Не-уже-ли. Ни за что – не за что – за что-то. Никогда – конечно – может быть. Лунину несколько недель хотелось хотя бы «ли», а тем более «уже», тем более, что её «ль-и» ему понравилось, потому что напоминало шрифт…

– Балтика.

Он успел просчитать гибкость сочленений,..

– Ближе к Дойчен Готик.

…нашёл узлы перегибов, которые отвечали за стройность всей конструкции, подобрал покровную заливку,..

– Медовая настойка на лепестках дурмана.

…и даже подсчитал степени закрытости, динамики, преображаемости – с некоторой погрешностью, конечно, потому что кривизна надбровных дуг, плотность прилегания слуховых раковин к черепной коробке и тяжесть мочки ещё ничего не говорят о содержимом этой нервной структуры, жадно глядящей на томик Грюнда у него в подрагивающих пальцах.

– Не думаю, Эльза, что вам стоит сразу приниматься за «Распадение времени».

Она и вправду оказалась Эльзой, эта женовидная конструкция, смахивающая на «Я-умляут», хотя нет такого знака ни в одном алфавите, но всё же «Я-умляут» – точёная головка с хищным носиком, неимоверно стройные ножки, перетекающие сразу в грудь, и руки, скрещённые руки, стыдливо скрывающие скромную грудь. Я убер аллес, да и только.

– Мой скучающий анатом, – шелестнула она, и Лунин вычитал на раскрывшемся в сумраке памяти листе, что это Ахматова, и даже год издания вот он, и том, и номер страницы, и шрифт, которым набран текст.

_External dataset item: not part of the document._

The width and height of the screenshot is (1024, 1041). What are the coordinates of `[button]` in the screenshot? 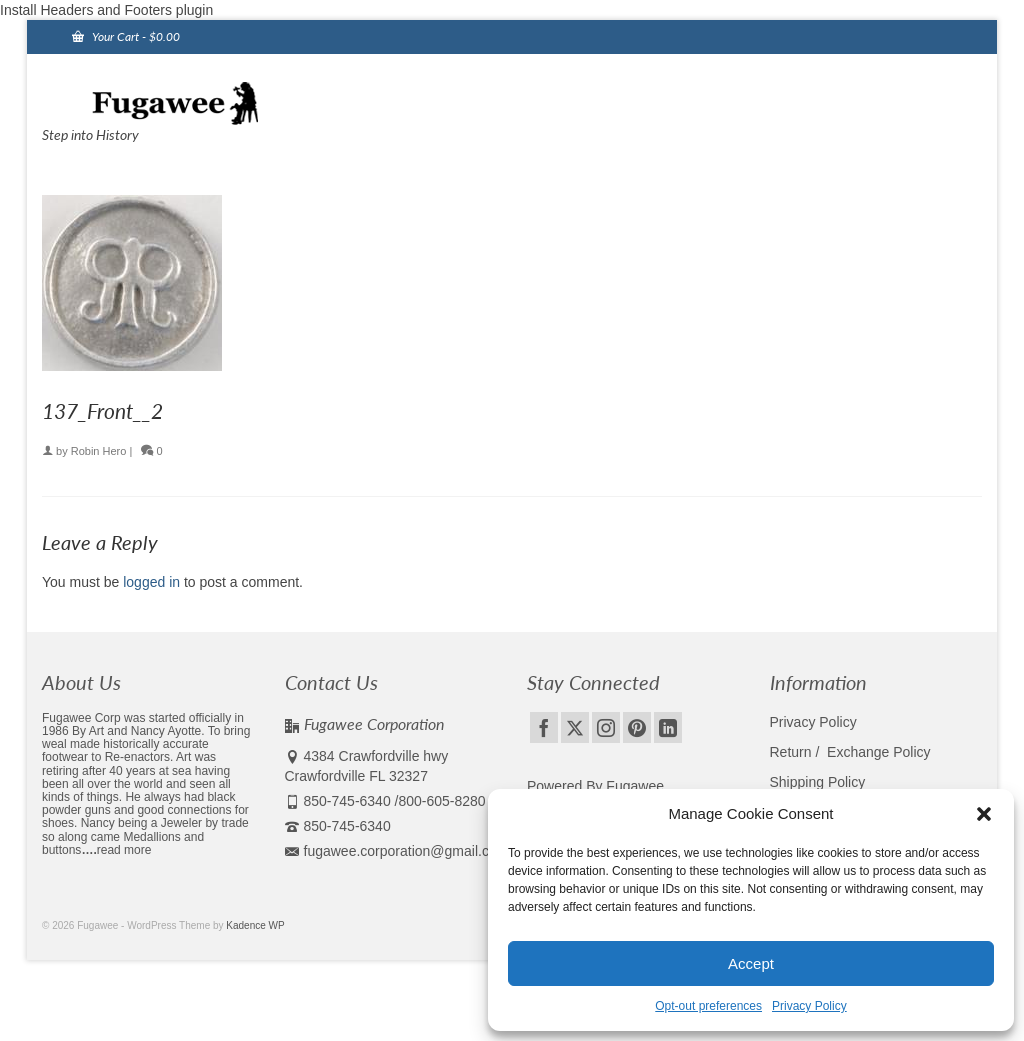 It's located at (984, 814).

В тихой кофейне, где покупатели пролистывали прикупленные новинки, Лунин обставился пирожными, потому что они сладкие, мягкие, оплывающие от жары, и нет этой пронзительной чёткости, беспощадной ясности формы, законченной раз и навсегда, не оставляющей места фантазии, пусть выдумке, но моей, и только моей, а есть плывущее марево наслаждения… На неё почти не смотрел, разве что мельком, и с каждым взглядом и выслушиванием она становилась не столько понятней, сколько известней – теперь уже известной в подробностях пристрастий. «Armiani» – это так, случайно, ничего стираного не нашлось, а книги нужны срочно, торопилась к открытию, с нервами нельзя медлить, иначе совсем отомрут, надо скорее, скорее прочитать, почему всё складывается так и только так, почему жизнь такова, какова она есть, и почему всё слишком человеческое, бесхитростное, так терзает, а что? Вышивка неправильная, и рубашка, значит, небрэндовая? Что? Как? Арма… Армиа… Впрочем, всё равно, муж неряха, безвкусник, и поделом, пусть носит, и Лунин приосанился, стряхнув с велюрейшего рукава печенные крошки, но глаз всё же не поднимал, и она на мгновение вспылила, решив, что этот из базальта высеченный образец молчаливости, заставляющий вздрагивать от редких вопросов: «А какую должность ваш любимый занимает? Как же так? Муж, но нелюбимый? Нет, не удивительно. Так сложилось, или так начиналось?» – да, этот экземплярчик – художник или музыкант, по пальцам видно, он уже вариантик? Вспылила, решив, что этот состарившийся мальчишка уставился ей ниже пояса. Терпеть не могу такого отношения! У женщины, помимо именно того самого, есть ещё кое-что заслуживающее, нет, требующее внимания! К чёрту анатомию! Обаяние, вкус, воспитанность, чуткость, то есть интуиция… Лунин что-то такое поделал с губами, перепристраивая их между собой, но не выказывая зубы, и наконец смастерил улыбку:

– Такое впечатление, что вам приходится общаться с … – но поздно, речь потекла, спешно, – с теми, с кем не хотите общаться. Вы джинсы постоянно носите? Другой ремень просто нуж… не помеш… ааа… извините. Просто другой.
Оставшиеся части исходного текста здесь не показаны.